Wenn es um das Thema Nachrichten und das Informieren über aktuelle Geschehnisse geht, nutzen die meisten von euch ihr Smartphone und sind somit in der Lage sich rund um die Uhr auf dem neusten Stand zu halten. Dies ist eine tolle und praktische Möglichkeit.

Die JIM-Studie aus dem Jahr 2019 hat ergeben, dass sich ein Großteil der Jugendlichen (78%) bei Ihrer Informationsbeschaffung vor allem Suchmaschinen halten. Nachrichten von Online-Zeitungen werden hingegen nur von 17 % der Befragten  wahrgenommen.[1]
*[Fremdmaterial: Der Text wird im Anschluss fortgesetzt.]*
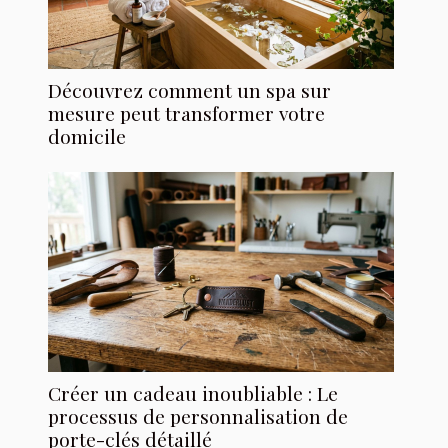
Découvrez comment un spa sur
mesure peut transformer votre
domicile
Créer un cadeau inoubliable : Le
processus de personnalisation de
porte-clés détaillé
Dies hat unter anderem zur Folge, dass den sogenannten Fake News eine weite Verbreitungsmöglichkeit geboten wird. Auch die Coronakrise kann als Beispiel für das Phänomen Fake News herangezogen werden, da rund um das Virus und die Erkrankung Gerüchte und Neuigkeiten in Umlauf gebracht werden, die oftmals nicht der Wahrheit entsprechen.
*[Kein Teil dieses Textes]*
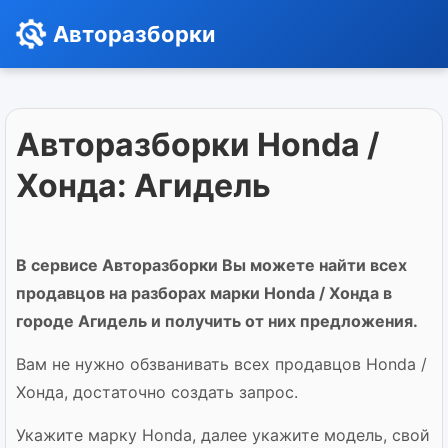
Авторазборки
Авторазборки Honda /
Хонда: Агидель
В сервисе Авторазборки Вы можете найти всех
продавцов на разборах марки Honda / Хонда в
городе Агидель и получить от них предложения.
Вам не нужно обзванивать всех продавцов Honda /
Хонда, достаточно создать запрос.
Укажите марку Honda, далее укажите модель, свой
Bei „Fake News“ handelt es sich, wie der Name schon sagt, um gefälschte Nachrichten. Diese werden bewusst produziert, um die LeserInnen zu manipulieren. Dabei wird oft auf die Emotionen der einzelnen LeserInnen, wie beispielsweise Angst, Wut und Unsicherheit abgezielt. Einmal veröffentlicht verbreiten sich die meisten Fake News wie ein Lauffeuer, da sie oftmals über Social Media geteilt werden.

Im Folgenden sind deshalb einige Tipps aufgelistet, die euch dabei helfen, Fake News zu identifizieren.

  • Quellen: Schaut zunächst, wer der Urheber der Nachrichten ist und wo diese veröffentlicht wurden. Prüft zusätzlich welche Quellen der Urheber selbst nutzt und ob diese vertrauenswürdig sind.
  • Weitere Quellen: Findest du die Nachricht auch bei einer anderen, dir vielleicht bekannten, Quelle? Falls nicht kann dies ein Hinweis auf Fake News sein.
  • URL: Es kann sein, das seriöse Quellen von anderen Seiten imitiert werden, sodass auf den ersten Blick der Eindruck entsteht, es handle sich um die echte Seite. Prüft also auch immer den URL-Link der entsprechenden Seite.
  • Bilder und Videos: Woher stammen die Fotos? Könnt Ihr diese durch die umgekehrte Bildersuche anderen Artikeln oder sogar Kontexten zuordnen?

Generell solltet Ihr beachten, dass ihr euch beim Lesen von Nachrichten nicht voreilig von euren Emotionen leiten lasst und nicht alles sofort auf Social-Media-Plattformen teilt. Tauscht euch privat mit euren Freunden aus und stellt gemeinsam fest, was man guten Gewissens glauben und teilen kann und was eher nicht.

P.S: Immer schön kritisch bleiben!


[1] Medienpädagogischer Forschungsverbund Südwest, JIM-Studie 2019, Stuttgart, 2019, S.41ff.